Why are there vectors that cannot span the Bravais lattice? I'm taking a course in condensed matter physics and have just been introduced to the Bravais lattice.
From a mathematical point of view this could be thought of as a vector space where the scalar multipliers of the spanning set must belong to the integers.
However, to me this does not seem to be quite true. Unlike a regular $n$ dimensional vector space where all sets of $n$ linearly independent vectors belonging to that vector space can span it, there are sets of $n$ linearly independent vectors that cannot span the Bravais lattice.
For example, the image below shows a Bravais lattice and a set of two linearly independent vectors $\{a_1,a_2\}$ that cannot span the lattice.

My question to you is, why is this?
Is it because regular vector spaces require a field, but because the integers don't meant the definition of a field (no multiplicative identity), the Bravais lattice does not behave like a vector space?
 A: It's not a vector space because the integers don't form a field, because nonzero integers aren't always invertible.
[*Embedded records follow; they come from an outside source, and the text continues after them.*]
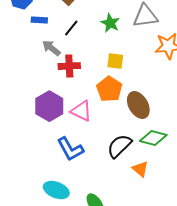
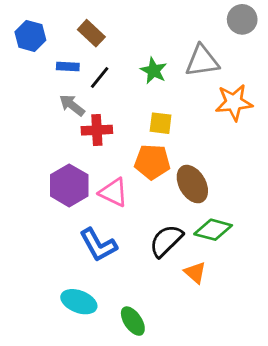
blue rectangle: (39, 20) -> (68, 66), moved
orange pentagon: (109, 89) -> (152, 162), turned -30

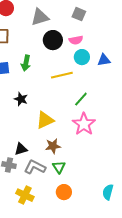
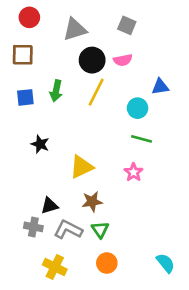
cyan circle: (82, 57) -> (138, 108), moved
yellow line: (62, 75) -> (96, 92), moved, turned -50
black star: (21, 99) -> (40, 144), moved
green line: (81, 99) -> (142, 139), moved, turned 63
pink star: (84, 124) -> (134, 172), size x0.6
cyan semicircle: (108, 192) -> (166, 263), turned 126

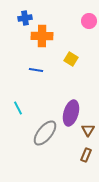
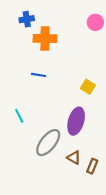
yellow square: (71, 59) -> (88, 87), moved
brown triangle: (88, 130) -> (74, 158), moved, turned -32

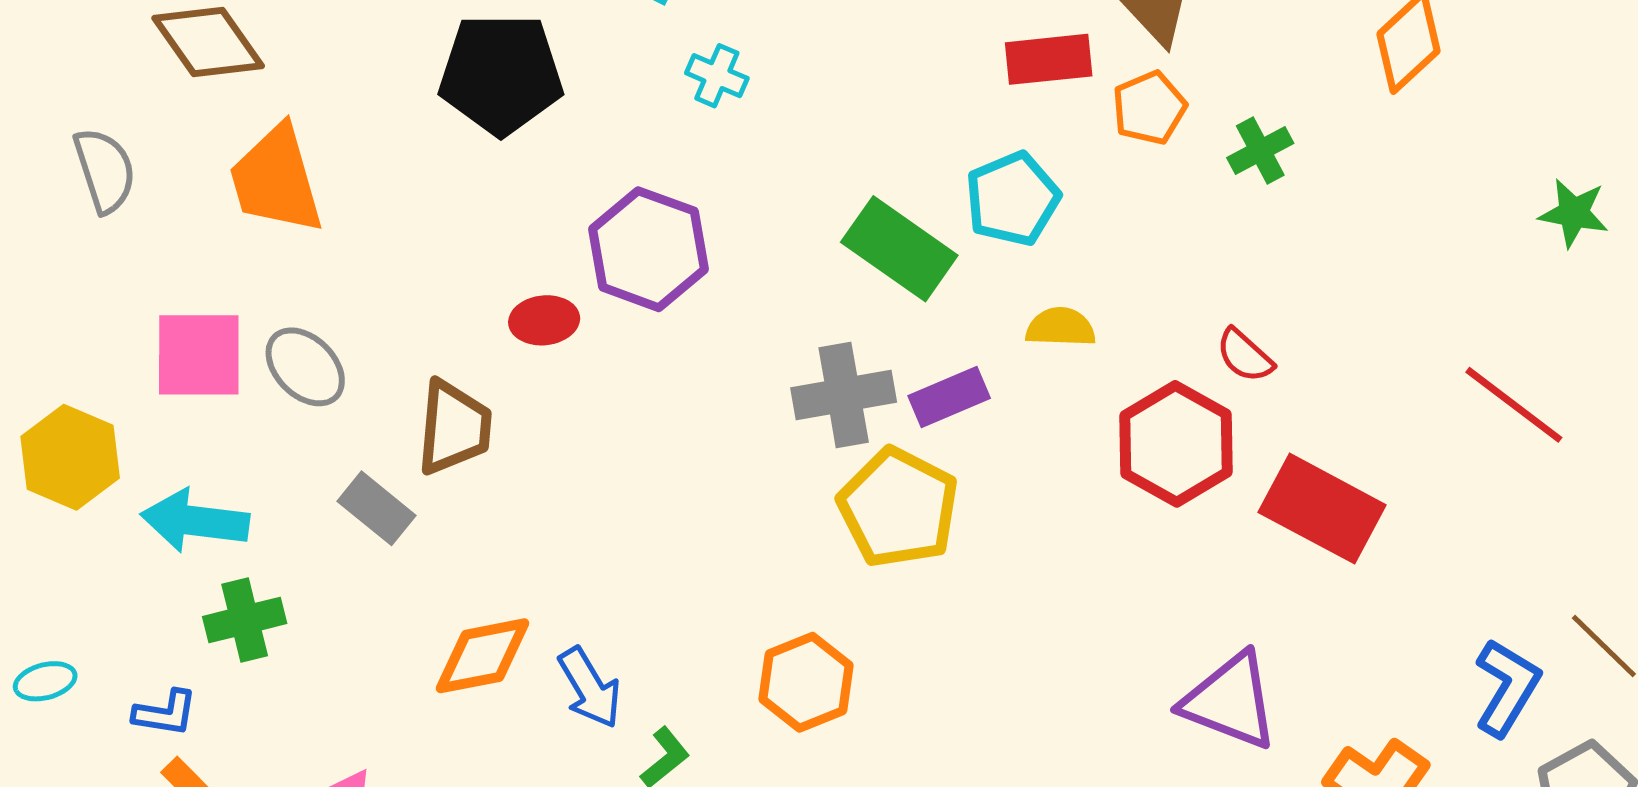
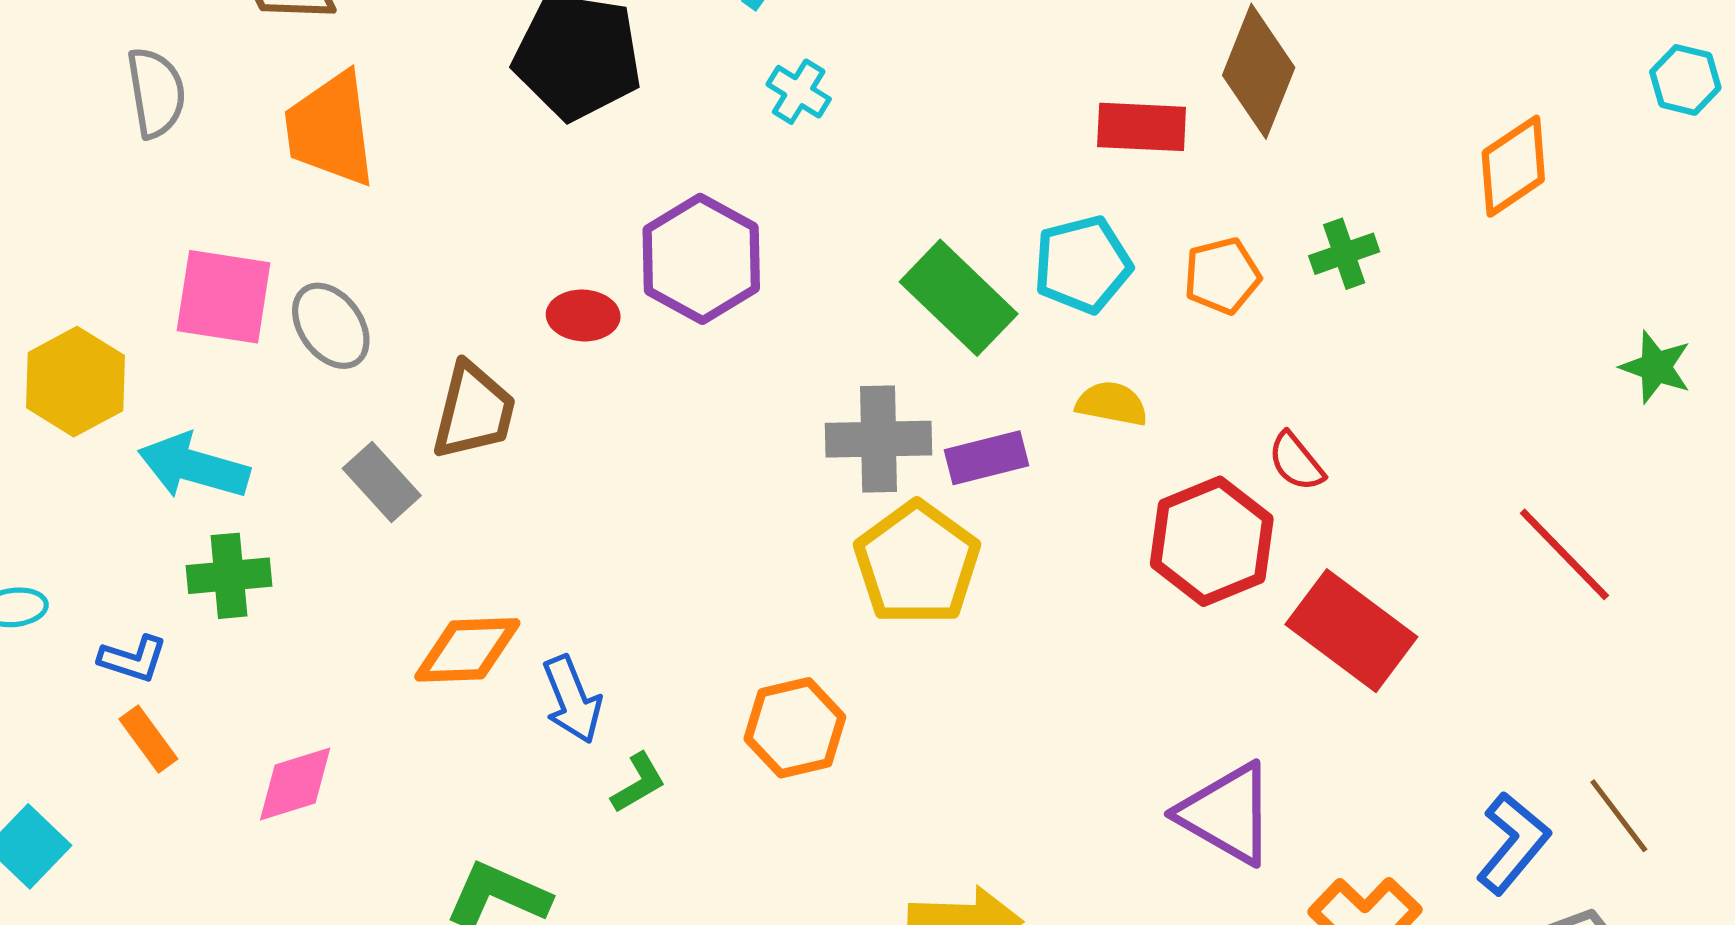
orange pentagon: (1149, 108) -> (1222, 276), moved

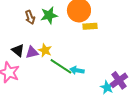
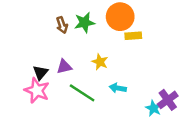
black triangle: (18, 50) -> (40, 73), moved, turned 32
yellow star: (45, 50) -> (100, 62), moved
green line: (61, 66) -> (82, 93), moved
The Bravais lattice is only an abelian group, or equivalently a module over $\mathbb{Z}$, and these don't behave quite like vector spaces. As you've seen, it can happen that a maximal linearly independent subset isn't a basis; instead it spans a submodule (in this context "sublattice" might be a more appropriate term) of finite index.
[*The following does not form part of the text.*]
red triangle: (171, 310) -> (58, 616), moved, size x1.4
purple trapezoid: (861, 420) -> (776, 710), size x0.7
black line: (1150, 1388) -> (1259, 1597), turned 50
A: Suppose $A$ is a linearly independent set of vectors with the same finite number of elements as a set that spans a given lattice or space. Let $v$ denote a point not in $A$'s span, assuming one exists. In a vector space, we can prove it doesn't with a simple contradiction: $A\cup\{ v\}$ is linearly independent, yet larger than a basis. For the Bravais lattice, this argument fails: while $v=\sum_i c_ia_i$ for an enumeration $a_i$ of $A$ fails for integers $c_i$, $\sum_ic_ia_i+Cv=0$ need not. This is actually where the fact that a vector is over a field of scalars is crucial: with field elements, if $C\ne0$ we can cancel it, which in general is impossible in integers.
A: The vectors cannot span the space due to the discrete values of the scalars which are allowed. If the scalars could take all real values, the vectors could span the whole space. But as you can take only integral multiple of the vectors, they can only span some discrete points.